** Opening Data supplied block **
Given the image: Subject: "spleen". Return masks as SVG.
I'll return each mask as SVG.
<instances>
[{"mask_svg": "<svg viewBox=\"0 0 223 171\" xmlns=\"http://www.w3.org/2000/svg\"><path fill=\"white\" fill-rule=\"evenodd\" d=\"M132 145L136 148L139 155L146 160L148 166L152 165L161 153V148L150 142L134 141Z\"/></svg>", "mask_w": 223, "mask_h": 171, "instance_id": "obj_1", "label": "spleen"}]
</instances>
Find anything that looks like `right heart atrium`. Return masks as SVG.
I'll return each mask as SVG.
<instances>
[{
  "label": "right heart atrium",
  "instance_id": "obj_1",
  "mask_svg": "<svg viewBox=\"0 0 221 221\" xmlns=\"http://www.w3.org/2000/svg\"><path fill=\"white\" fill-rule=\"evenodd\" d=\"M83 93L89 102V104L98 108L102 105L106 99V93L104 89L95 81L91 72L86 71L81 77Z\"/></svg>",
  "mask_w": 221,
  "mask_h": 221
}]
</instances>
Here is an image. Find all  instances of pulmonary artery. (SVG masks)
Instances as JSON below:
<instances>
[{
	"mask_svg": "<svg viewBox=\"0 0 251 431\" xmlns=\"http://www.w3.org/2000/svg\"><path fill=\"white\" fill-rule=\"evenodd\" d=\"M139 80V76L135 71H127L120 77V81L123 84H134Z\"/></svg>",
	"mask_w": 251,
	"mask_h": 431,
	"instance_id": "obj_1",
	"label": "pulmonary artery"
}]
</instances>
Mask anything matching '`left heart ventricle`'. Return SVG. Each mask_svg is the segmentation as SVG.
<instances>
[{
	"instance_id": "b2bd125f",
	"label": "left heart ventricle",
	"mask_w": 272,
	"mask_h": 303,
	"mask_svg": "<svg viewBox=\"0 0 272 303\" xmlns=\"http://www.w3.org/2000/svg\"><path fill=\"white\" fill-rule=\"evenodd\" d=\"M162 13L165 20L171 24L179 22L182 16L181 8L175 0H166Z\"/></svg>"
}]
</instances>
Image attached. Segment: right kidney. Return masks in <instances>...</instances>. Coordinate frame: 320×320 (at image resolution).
** Closing Data supplied block **
→ **Exercise aim**:
Your answer must be every record above, repeated exactly.

→ **Written reply**:
Given the image: Subject: "spleen". Return masks as SVG.
I'll return each mask as SVG.
<instances>
[{"mask_svg": "<svg viewBox=\"0 0 223 171\" xmlns=\"http://www.w3.org/2000/svg\"><path fill=\"white\" fill-rule=\"evenodd\" d=\"M132 145L136 148L139 155L146 160L148 166L152 165L161 153V148L150 142L134 141Z\"/></svg>", "mask_w": 223, "mask_h": 171, "instance_id": "obj_1", "label": "spleen"}]
</instances>
Find anything that looks like `right heart atrium`. Return masks as SVG.
I'll return each mask as SVG.
<instances>
[{
  "label": "right heart atrium",
  "instance_id": "obj_1",
  "mask_svg": "<svg viewBox=\"0 0 221 221\" xmlns=\"http://www.w3.org/2000/svg\"><path fill=\"white\" fill-rule=\"evenodd\" d=\"M83 93L89 102V104L98 108L102 105L106 99V93L104 89L95 81L91 72L86 71L81 77Z\"/></svg>",
  "mask_w": 221,
  "mask_h": 221
}]
</instances>
Here is an image. Find all  instances of pulmonary artery. (SVG masks)
Instances as JSON below:
<instances>
[{
	"mask_svg": "<svg viewBox=\"0 0 251 431\" xmlns=\"http://www.w3.org/2000/svg\"><path fill=\"white\" fill-rule=\"evenodd\" d=\"M139 80V76L135 71H127L120 77V81L123 84H134Z\"/></svg>",
	"mask_w": 251,
	"mask_h": 431,
	"instance_id": "obj_1",
	"label": "pulmonary artery"
}]
</instances>
Mask anything matching '`left heart ventricle`'. Return SVG. Each mask_svg is the segmentation as SVG.
<instances>
[{
	"instance_id": "b2bd125f",
	"label": "left heart ventricle",
	"mask_w": 272,
	"mask_h": 303,
	"mask_svg": "<svg viewBox=\"0 0 272 303\" xmlns=\"http://www.w3.org/2000/svg\"><path fill=\"white\" fill-rule=\"evenodd\" d=\"M162 13L165 20L171 24L179 22L182 16L181 8L175 0H166Z\"/></svg>"
}]
</instances>
Image attached. Segment: right kidney. Return masks in <instances>...</instances>. Coordinate frame: 320×320 (at image resolution).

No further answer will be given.